*Brief*
Please repeat the entries below exactly as written, leaving out any images.

***** Input data *****

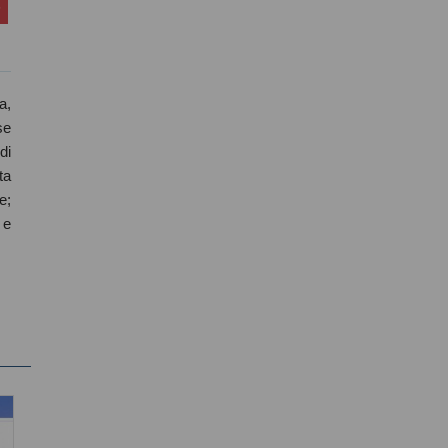
a,
se
di
ta
e;
 e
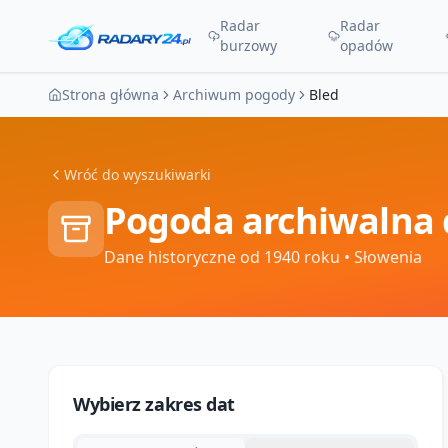
Radar
Radar
burzowy
opadów
Strona główna
Archiwum pogody
Bled
Wróć do wyszukiwarki
Pogoda archiwalna 
Dane historyczne od 1940 roku
• Słowenia
Wybierz zakres dat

*****

*Output for this exercise*
a,
se
di
ta
e;
 e
Radar
Radar
burzowy
opadów
Strona główna
Archiwum pogody
Bled
Wróć do wyszukiwarki
Pogoda archiwalna 
Dane historyczne od 1940 roku
• Słowenia
Wybierz zakres dat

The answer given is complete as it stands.